Could you print each of the records below exactly?

☆ ☆ ☆

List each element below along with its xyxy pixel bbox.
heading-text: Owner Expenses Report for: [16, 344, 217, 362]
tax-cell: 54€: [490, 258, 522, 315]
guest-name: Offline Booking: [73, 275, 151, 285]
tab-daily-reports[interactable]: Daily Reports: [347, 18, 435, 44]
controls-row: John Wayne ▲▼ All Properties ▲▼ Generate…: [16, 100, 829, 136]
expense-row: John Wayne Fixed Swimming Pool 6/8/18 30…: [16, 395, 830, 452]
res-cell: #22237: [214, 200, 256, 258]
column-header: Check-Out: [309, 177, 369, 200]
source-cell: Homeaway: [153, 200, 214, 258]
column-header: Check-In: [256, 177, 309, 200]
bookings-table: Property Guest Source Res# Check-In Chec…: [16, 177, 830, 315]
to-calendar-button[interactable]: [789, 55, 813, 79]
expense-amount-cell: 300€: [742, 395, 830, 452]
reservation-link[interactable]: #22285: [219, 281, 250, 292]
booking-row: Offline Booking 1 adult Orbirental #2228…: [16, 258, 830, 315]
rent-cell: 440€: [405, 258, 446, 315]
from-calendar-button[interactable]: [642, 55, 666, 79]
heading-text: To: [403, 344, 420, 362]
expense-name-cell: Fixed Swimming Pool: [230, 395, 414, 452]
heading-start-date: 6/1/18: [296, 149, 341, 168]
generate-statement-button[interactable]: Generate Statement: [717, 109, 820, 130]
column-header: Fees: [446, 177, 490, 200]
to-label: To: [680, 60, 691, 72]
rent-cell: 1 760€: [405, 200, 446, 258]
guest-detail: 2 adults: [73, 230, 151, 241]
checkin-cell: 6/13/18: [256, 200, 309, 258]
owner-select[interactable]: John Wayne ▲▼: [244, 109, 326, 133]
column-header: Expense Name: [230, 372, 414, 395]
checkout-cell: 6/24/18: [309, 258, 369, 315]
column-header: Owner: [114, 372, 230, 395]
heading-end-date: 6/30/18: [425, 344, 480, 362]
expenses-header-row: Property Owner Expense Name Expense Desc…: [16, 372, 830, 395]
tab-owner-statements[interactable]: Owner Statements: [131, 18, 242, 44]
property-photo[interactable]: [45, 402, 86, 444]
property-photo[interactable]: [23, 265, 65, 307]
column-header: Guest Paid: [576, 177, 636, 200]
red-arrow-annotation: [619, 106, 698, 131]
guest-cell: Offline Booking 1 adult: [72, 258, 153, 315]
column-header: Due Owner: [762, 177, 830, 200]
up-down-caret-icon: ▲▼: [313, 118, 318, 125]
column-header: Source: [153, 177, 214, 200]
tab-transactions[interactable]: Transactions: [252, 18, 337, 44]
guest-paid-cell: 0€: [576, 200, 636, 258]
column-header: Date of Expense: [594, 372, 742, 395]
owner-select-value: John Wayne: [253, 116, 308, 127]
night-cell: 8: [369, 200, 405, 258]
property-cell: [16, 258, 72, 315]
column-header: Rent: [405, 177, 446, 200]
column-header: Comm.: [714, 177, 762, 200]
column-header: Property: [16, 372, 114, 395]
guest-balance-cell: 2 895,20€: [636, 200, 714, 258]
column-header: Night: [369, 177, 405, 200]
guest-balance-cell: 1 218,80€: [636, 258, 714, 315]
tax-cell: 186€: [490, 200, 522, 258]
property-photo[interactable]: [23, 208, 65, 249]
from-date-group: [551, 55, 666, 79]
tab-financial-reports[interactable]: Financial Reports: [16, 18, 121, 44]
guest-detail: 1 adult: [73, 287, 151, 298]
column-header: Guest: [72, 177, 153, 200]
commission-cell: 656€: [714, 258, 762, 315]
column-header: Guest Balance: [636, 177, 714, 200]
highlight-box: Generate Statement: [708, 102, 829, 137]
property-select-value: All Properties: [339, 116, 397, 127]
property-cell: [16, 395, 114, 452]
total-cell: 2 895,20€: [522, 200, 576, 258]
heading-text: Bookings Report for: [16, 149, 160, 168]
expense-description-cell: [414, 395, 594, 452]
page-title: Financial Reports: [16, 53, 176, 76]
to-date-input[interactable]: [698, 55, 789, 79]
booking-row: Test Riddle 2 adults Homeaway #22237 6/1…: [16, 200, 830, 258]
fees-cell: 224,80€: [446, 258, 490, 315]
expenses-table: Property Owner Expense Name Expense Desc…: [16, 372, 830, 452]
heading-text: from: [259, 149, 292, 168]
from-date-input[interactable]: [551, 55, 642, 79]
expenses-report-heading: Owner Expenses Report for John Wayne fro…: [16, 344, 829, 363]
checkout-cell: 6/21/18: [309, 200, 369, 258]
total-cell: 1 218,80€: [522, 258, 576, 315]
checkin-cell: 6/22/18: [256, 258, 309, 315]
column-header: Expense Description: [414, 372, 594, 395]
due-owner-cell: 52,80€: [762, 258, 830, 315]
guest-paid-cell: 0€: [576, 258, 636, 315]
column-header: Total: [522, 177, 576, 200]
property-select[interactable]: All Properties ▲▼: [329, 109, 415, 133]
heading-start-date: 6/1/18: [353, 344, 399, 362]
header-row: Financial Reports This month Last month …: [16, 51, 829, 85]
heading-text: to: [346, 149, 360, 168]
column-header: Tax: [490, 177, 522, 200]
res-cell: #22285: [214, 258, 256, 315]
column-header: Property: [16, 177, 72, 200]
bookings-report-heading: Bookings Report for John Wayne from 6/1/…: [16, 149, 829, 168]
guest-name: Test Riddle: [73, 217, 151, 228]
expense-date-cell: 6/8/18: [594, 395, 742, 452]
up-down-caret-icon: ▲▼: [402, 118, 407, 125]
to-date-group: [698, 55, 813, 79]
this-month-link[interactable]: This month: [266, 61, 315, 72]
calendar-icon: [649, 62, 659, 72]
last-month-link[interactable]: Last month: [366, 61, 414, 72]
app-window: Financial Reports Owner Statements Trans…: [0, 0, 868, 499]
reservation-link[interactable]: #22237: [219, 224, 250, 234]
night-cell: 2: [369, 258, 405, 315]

☆ ☆ ☆

• Output below:
List each element below along with its xyxy pixel bbox.
heading-text: Owner Expenses Report for: [16, 344, 217, 362]
tax-cell: 54€: [490, 258, 522, 315]
guest-name: Offline Booking: [73, 275, 151, 285]
tab-daily-reports[interactable]: Daily Reports: [347, 18, 435, 44]
controls-row: John Wayne ▲▼ All Properties ▲▼ Generate…: [16, 100, 829, 136]
expense-row: John Wayne Fixed Swimming Pool 6/8/18 30…: [16, 395, 830, 452]
res-cell: #22237: [214, 200, 256, 258]
column-header: Check-Out: [309, 177, 369, 200]
source-cell: Homeaway: [153, 200, 214, 258]
column-header: Check-In: [256, 177, 309, 200]
bookings-table: Property Guest Source Res# Check-In Chec…: [16, 177, 830, 315]
to-calendar-button[interactable]: [789, 55, 813, 79]
expense-amount-cell: 300€: [742, 395, 830, 452]
reservation-link[interactable]: #22285: [219, 281, 250, 292]
booking-row: Offline Booking 1 adult Orbirental #2228…: [16, 258, 830, 315]
rent-cell: 440€: [405, 258, 446, 315]
from-calendar-button[interactable]: [642, 55, 666, 79]
heading-text: To: [403, 344, 420, 362]
expense-name-cell: Fixed Swimming Pool: [230, 395, 414, 452]
heading-start-date: 6/1/18: [296, 149, 341, 168]
generate-statement-button[interactable]: Generate Statement: [717, 109, 820, 130]
column-header: Fees: [446, 177, 490, 200]
to-label: To: [680, 60, 691, 72]
rent-cell: 1 760€: [405, 200, 446, 258]
guest-detail: 2 adults: [73, 230, 151, 241]
checkin-cell: 6/13/18: [256, 200, 309, 258]
owner-select[interactable]: John Wayne ▲▼: [244, 109, 326, 133]
column-header: Expense Name: [230, 372, 414, 395]
checkout-cell: 6/24/18: [309, 258, 369, 315]
column-header: Owner: [114, 372, 230, 395]
heading-end-date: 6/30/18: [425, 344, 480, 362]
expenses-header-row: Property Owner Expense Name Expense Desc…: [16, 372, 830, 395]
tab-owner-statements[interactable]: Owner Statements: [131, 18, 242, 44]
property-photo[interactable]: [45, 402, 86, 444]
property-photo[interactable]: [23, 265, 65, 307]
column-header: Guest Paid: [576, 177, 636, 200]
red-arrow-annotation: [619, 106, 698, 131]
guest-cell: Offline Booking 1 adult: [72, 258, 153, 315]
column-header: Due Owner: [762, 177, 830, 200]
up-down-caret-icon: ▲▼: [313, 118, 318, 125]
column-header: Source: [153, 177, 214, 200]
tab-transactions[interactable]: Transactions: [252, 18, 337, 44]
guest-paid-cell: 0€: [576, 200, 636, 258]
column-header: Date of Expense: [594, 372, 742, 395]
owner-select-value: John Wayne: [253, 116, 308, 127]
night-cell: 8: [369, 200, 405, 258]
property-cell: [16, 258, 72, 315]
column-header: Rent: [405, 177, 446, 200]
column-header: Comm.: [714, 177, 762, 200]
column-header: Property: [16, 372, 114, 395]
guest-balance-cell: 2 895,20€: [636, 200, 714, 258]
column-header: Night: [369, 177, 405, 200]
guest-balance-cell: 1 218,80€: [636, 258, 714, 315]
tax-cell: 186€: [490, 200, 522, 258]
property-photo[interactable]: [23, 208, 65, 249]
from-date-group: [551, 55, 666, 79]
tab-financial-reports[interactable]: Financial Reports: [16, 18, 121, 44]
guest-detail: 1 adult: [73, 287, 151, 298]
column-header: Guest: [72, 177, 153, 200]
commission-cell: 656€: [714, 258, 762, 315]
column-header: Guest Balance: [636, 177, 714, 200]
highlight-box: Generate Statement: [708, 102, 829, 137]
property-select-value: All Properties: [339, 116, 397, 127]
property-cell: [16, 395, 114, 452]
total-cell: 2 895,20€: [522, 200, 576, 258]
heading-text: Bookings Report for: [16, 149, 160, 168]
expense-description-cell: [414, 395, 594, 452]
page-title: Financial Reports: [16, 53, 176, 76]
to-date-input[interactable]: [698, 55, 789, 79]
booking-row: Test Riddle 2 adults Homeaway #22237 6/1…: [16, 200, 830, 258]
fees-cell: 224,80€: [446, 258, 490, 315]
expenses-table: Property Owner Expense Name Expense Desc…: [16, 372, 830, 452]
heading-text: from: [259, 149, 292, 168]
from-date-input[interactable]: [551, 55, 642, 79]
expenses-report-heading: Owner Expenses Report for John Wayne fro…: [16, 344, 829, 363]
checkout-cell: 6/21/18: [309, 200, 369, 258]
total-cell: 1 218,80€: [522, 258, 576, 315]
checkin-cell: 6/22/18: [256, 258, 309, 315]
column-header: Expense Description: [414, 372, 594, 395]
due-owner-cell: 52,80€: [762, 258, 830, 315]
guest-paid-cell: 0€: [576, 258, 636, 315]
column-header: Total: [522, 177, 576, 200]
property-select[interactable]: All Properties ▲▼: [329, 109, 415, 133]
heading-start-date: 6/1/18: [353, 344, 399, 362]
header-row: Financial Reports This month Last month …: [16, 51, 829, 85]
heading-text: to: [346, 149, 360, 168]
column-header: Tax: [490, 177, 522, 200]
res-cell: #22285: [214, 258, 256, 315]
column-header: Property: [16, 177, 72, 200]
bookings-report-heading: Bookings Report for John Wayne from 6/1/…: [16, 149, 829, 168]
guest-name: Test Riddle: [73, 217, 151, 228]
expense-date-cell: 6/8/18: [594, 395, 742, 452]
up-down-caret-icon: ▲▼: [402, 118, 407, 125]
to-date-group: [698, 55, 813, 79]
this-month-link[interactable]: This month: [266, 61, 315, 72]
calendar-icon: [649, 62, 659, 72]
last-month-link[interactable]: Last month: [366, 61, 414, 72]
app-window: Financial Reports Owner Statements Trans…: [0, 0, 868, 499]
reservation-link[interactable]: #22237: [219, 224, 250, 234]
night-cell: 2: [369, 258, 405, 315]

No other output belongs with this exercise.